Parenting is a journey more than anything else. Our kids grow and change before our eyes every day, and as parents all we can do is try to keep up with the whirlwind of metamorphosis that we have given birth to. I certainly can't say that I have arrived in my journey as a single mom. What I can say is that I've finally figured out how to begin that journey. I'm at a place where I have accepted that I am a single parent, and I am going to be a single parent for a long time, and that's okay because I'm a pretty decent one, and I have two of the most amazing people I have ever known to travel this journey with me every day, and of course it's not perfect, but I am honestly happy with the life I have with my kids and I wouldn't have it any other way.

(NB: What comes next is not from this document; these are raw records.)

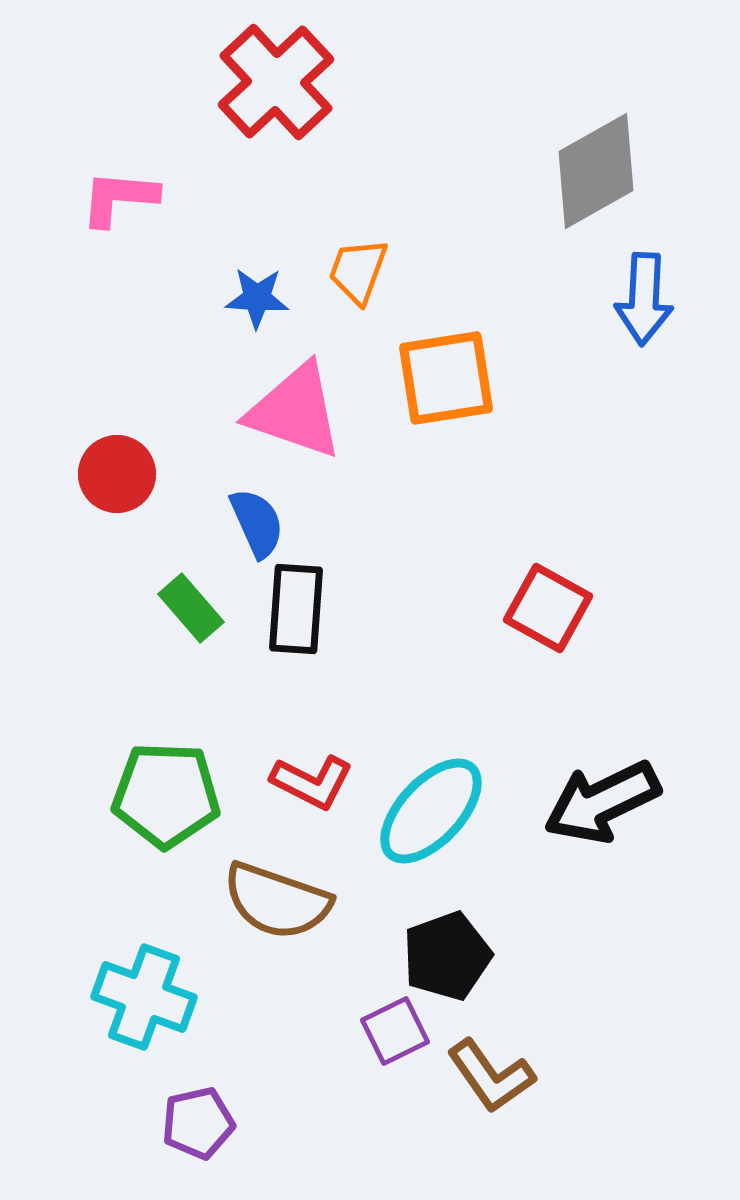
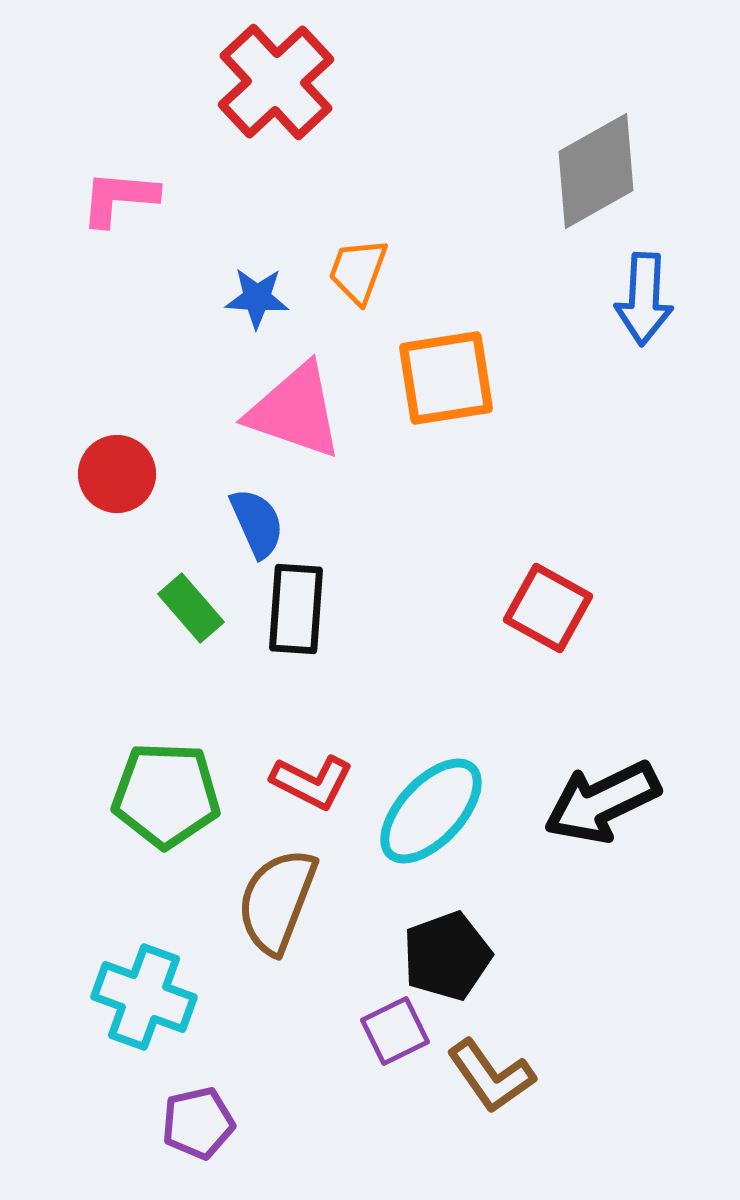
brown semicircle: rotated 92 degrees clockwise
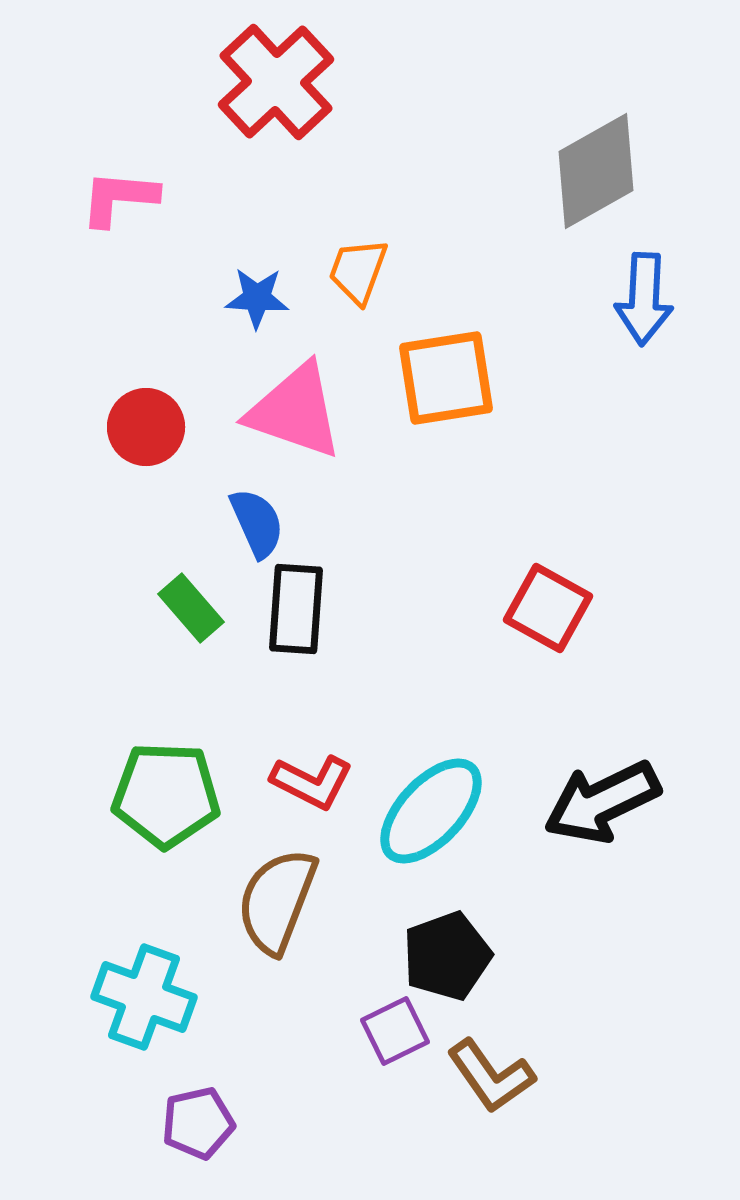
red circle: moved 29 px right, 47 px up
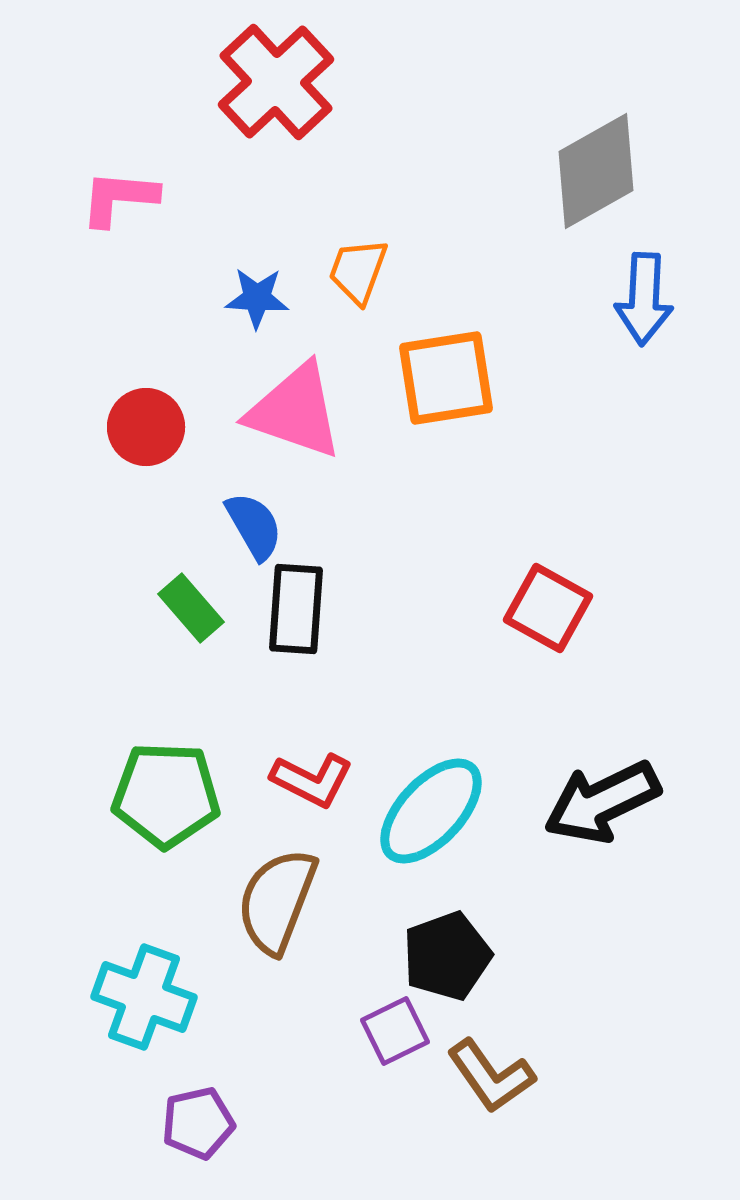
blue semicircle: moved 3 px left, 3 px down; rotated 6 degrees counterclockwise
red L-shape: moved 2 px up
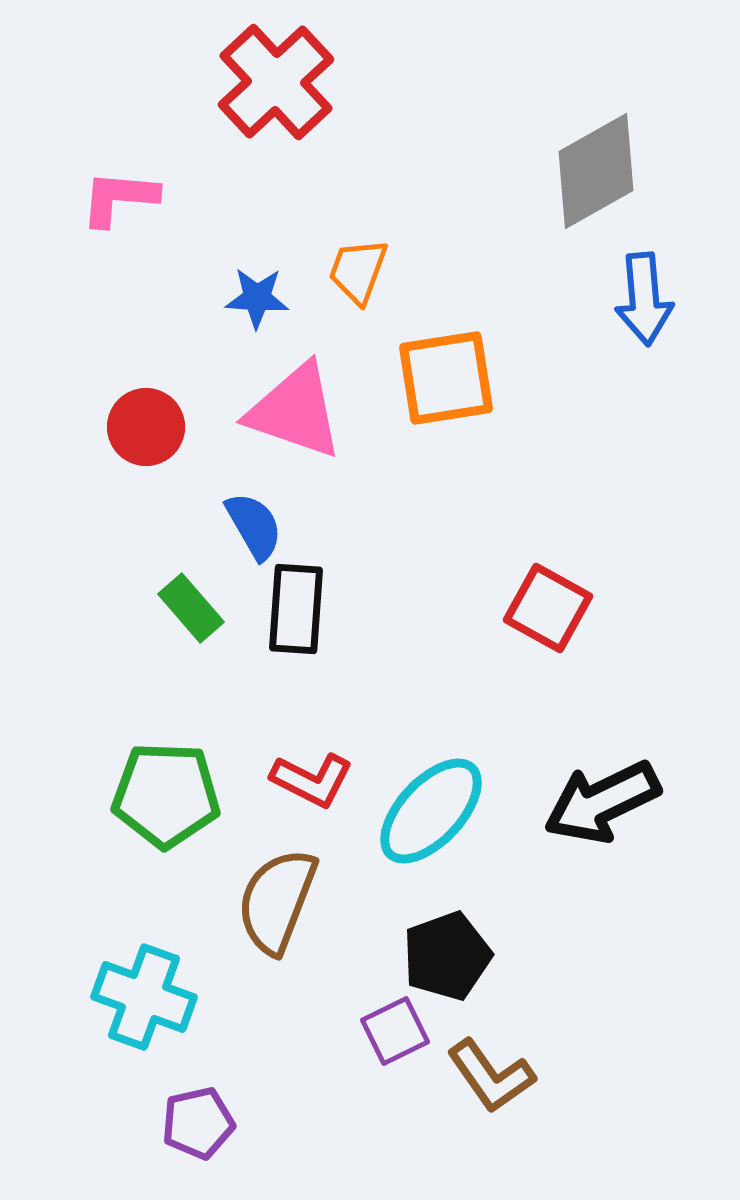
blue arrow: rotated 8 degrees counterclockwise
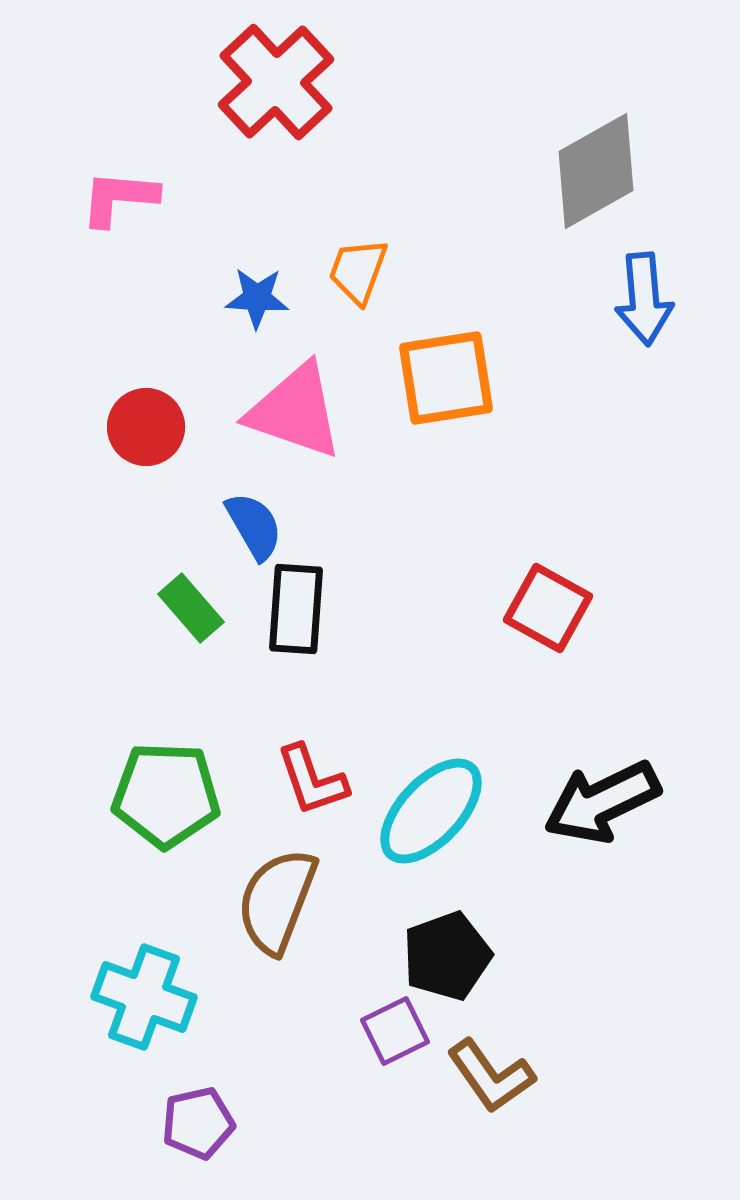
red L-shape: rotated 44 degrees clockwise
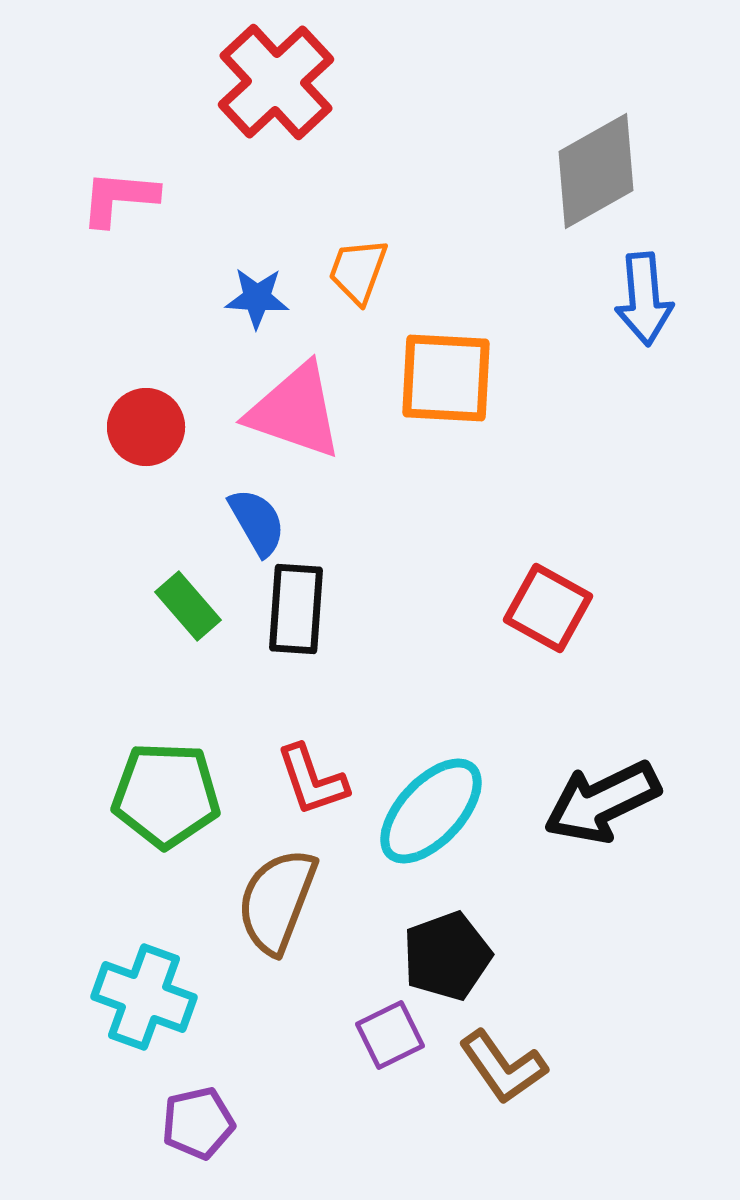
orange square: rotated 12 degrees clockwise
blue semicircle: moved 3 px right, 4 px up
green rectangle: moved 3 px left, 2 px up
purple square: moved 5 px left, 4 px down
brown L-shape: moved 12 px right, 9 px up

The challenges and difficulties that I've been through in this past year have been almost inadvertently chronicled in this blog. I initially wanted it to be a fun and entertaining blog about being a single mom, but I didn't do a whole of things last year that were either fun or entertaining, and when I did I wasn't writing about them, so this blog has ended up being sort of like an emotional landfill. I have dumped endless negative emotion in here that I wasn't sure what to do with, and by now I think the entire blog might actually be a biohazard; I worry that my readers could pick up something nasty like anthrax if they were to hang around here for too long. But I think that I am now on the verge of some exciting changes in my life that I'm going to want to write about. I am finally excited about finding a new job instead of being scared about it, and I want to write about that. I am starting to enjoy being a mom to my kids again, and I want to write about that. I am becoming a more confident and centered version of myself, and I want to write about that. I just don't think that I want to write about it here, in a blog that feels like a toxic wasteland to me. I feel the need for a fresh start. So in that regard, I have plans to start a new blog, somewhere else, sometime soon. I have some ideas that I want to experiment with a little bit before I set something up that I hope to be happy with for a long time. When I get it ready, I'll come back here and include a link to it.

I will probably continue to post here from time to time. After all, the year of your divorce only happens once, and there may come a time when I'm glad I took the time to write about what I went through. But today isn't that day. Today is the day to start over, move ahead, and begin living the life I want instead of wallowing in the life I happen to have.